2026年9月17日
当院を初めて受診された方が、以前から通っていたオンライン診療のクリニックのお薬手帳を持参されました。
「先生、今、この薬を飲んでいます」
お薬手帳には、そのクリニックで処方された3種類の睡眠薬が並んでいました。
当院が処方した薬ではありません。当院を受診する前に、他院の処方で毎晩3種類を同時に飲んでいた、というお話です。
初診でその処方内容を確認し、私は手を止めました。
睡眠薬が3種類。これは、見過ごせる処方ではありません。
睡眠薬の治療では、安易な多剤併用を避けることが基本です。薬の種類が多いほど、よく眠れる、よい治療を受けている、というものではありません。日本睡眠学会「睡眠薬の適正な使用と休薬のための診療ガイドライン」
眠れないから、薬を足す。
まだ眠れないから、さらに足す。
こうした奇妙な足し算が、そのまま適切な睡眠治療になるわけではありません。
新しい薬を加えるのであれば、それまでの薬が役立っているかを見直す必要があります。効果の乏しい薬が残ったまま、種類だけが漫然と増えていないか。効き方が重なり、眠気やふらつきにつながっていないか。
処方する医師には、常にその判断が求められます。
一部の例外として、薬の切り替え途中などの場合もありますが、3種類を同時に飲み続けることを、睡眠薬の標準的な使い方だと受け止めてはいけません。

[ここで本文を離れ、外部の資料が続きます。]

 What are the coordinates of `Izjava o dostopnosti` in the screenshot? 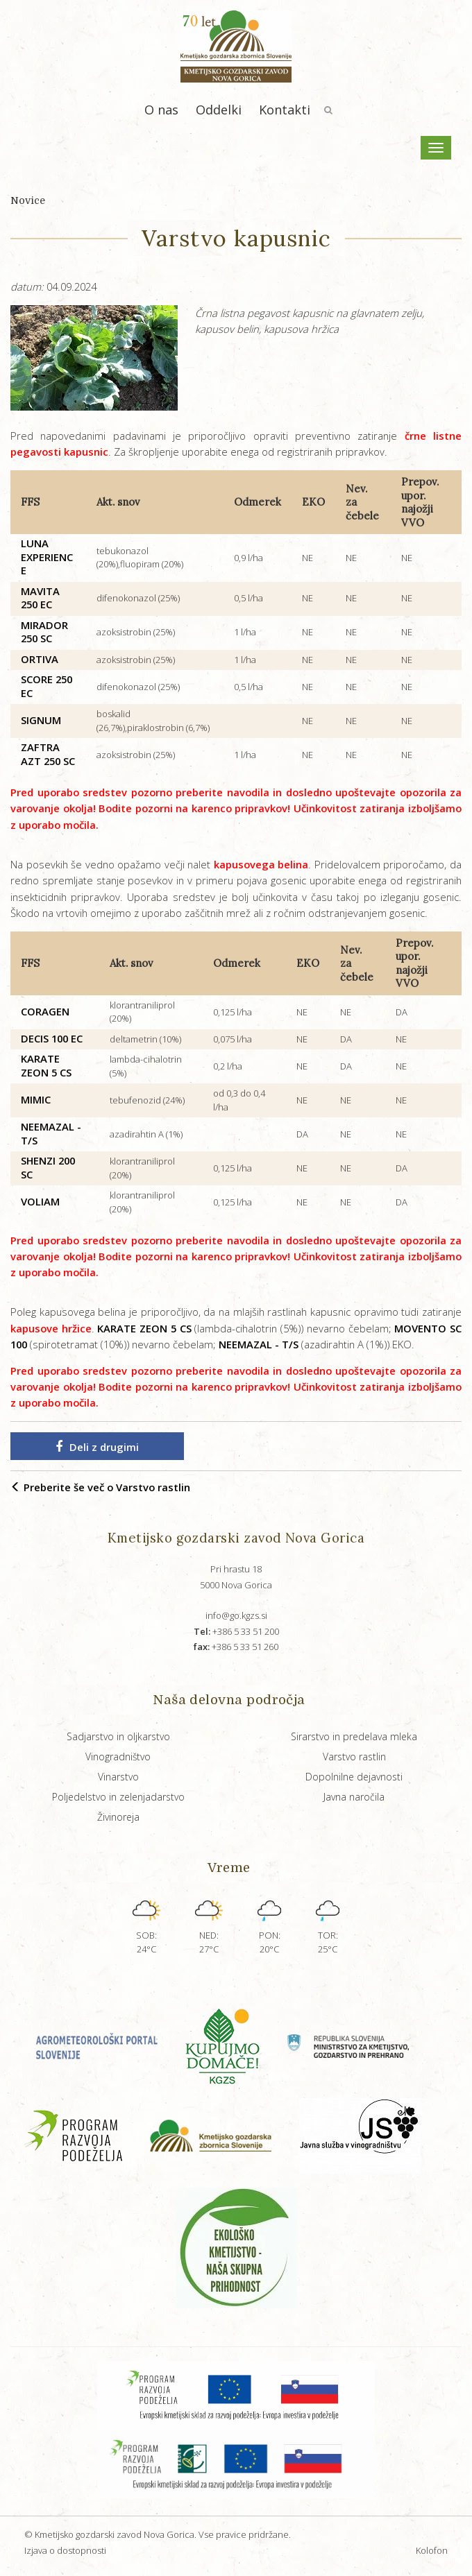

患者さんは、処方された薬を見て、その組み合わせが妥当かどうかを判断できるとは限りません。
「クリニックで出されたのだから、こういうものなのだろう」
そう受け止めるのは自然です。
しかし、医療機関から出された処方であっても、そのまま見過ごせないものに出会うことがあります。今回、当院の初診で確認した他院の処方も、併用の妥当性を慎重に検討すべき内容でした。
これは、オンライン診療全体についての話ではありません。対面でもオンラインでも、睡眠薬の処方には専門的な知識と慎重な判断が必要です。

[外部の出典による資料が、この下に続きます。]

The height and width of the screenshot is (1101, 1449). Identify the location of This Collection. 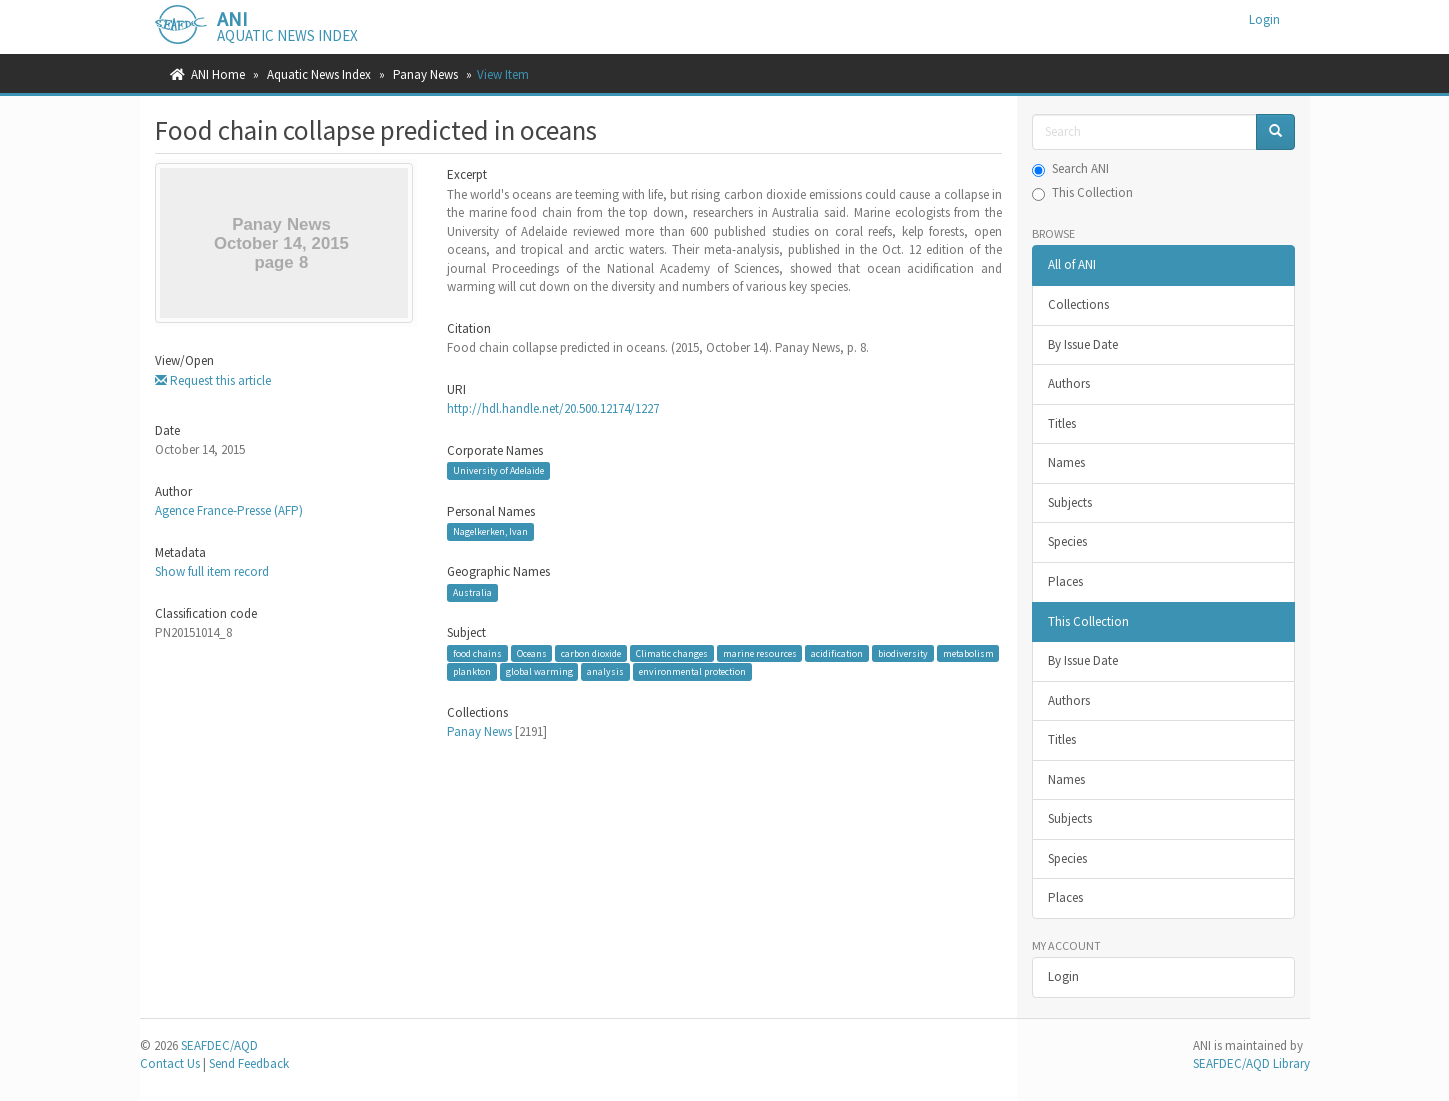 (1082, 192).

そして、薬を処方した後に効果を確認することも、処方した医師の仕事です。
夜は眠れるようになった。
けれど、朝は起きられない。
午前中まで眠気が残る。
夜中に立ち上がると、ふらつく。
こうした状態を、「眠れているから大丈夫」で済ませることはできません。睡眠薬による翌朝への持ち越しや、ふらつきなどにも目を向ける必要があります。日本睡眠学会の診療ガイドライン
睡眠の治療では、夜に眠れたかだけでなく、翌日をどう過ごせているかまで確認します。
お薬手帳に並ぶ薬の数は、治療の手厚さを表すものではありません。
3種類を飲んで眠れているとしても、それだけでは、3種類すべてが必要とは限りません。効果の乏しい薬が、そのまま残ったままの可能性もあります。
どの薬を使い始めて、眠りがどう変わったのか。
追加した薬には、それに見合う効果があったのか。
今も3種類すべてを続ける必要があるのか。
それぞれの効果を見極めるのは簡単ではありません。だからこそ、処方した医師が経過を確認し、評価を重ねる必要があります。
どの睡眠薬が効いているのか、どの睡眠薬が効果が乏しいのかを判定して、1種類の睡眠薬を処方してくれる、
そのような診療施設に、ご自身の眠りと安全を任せたくはないですか。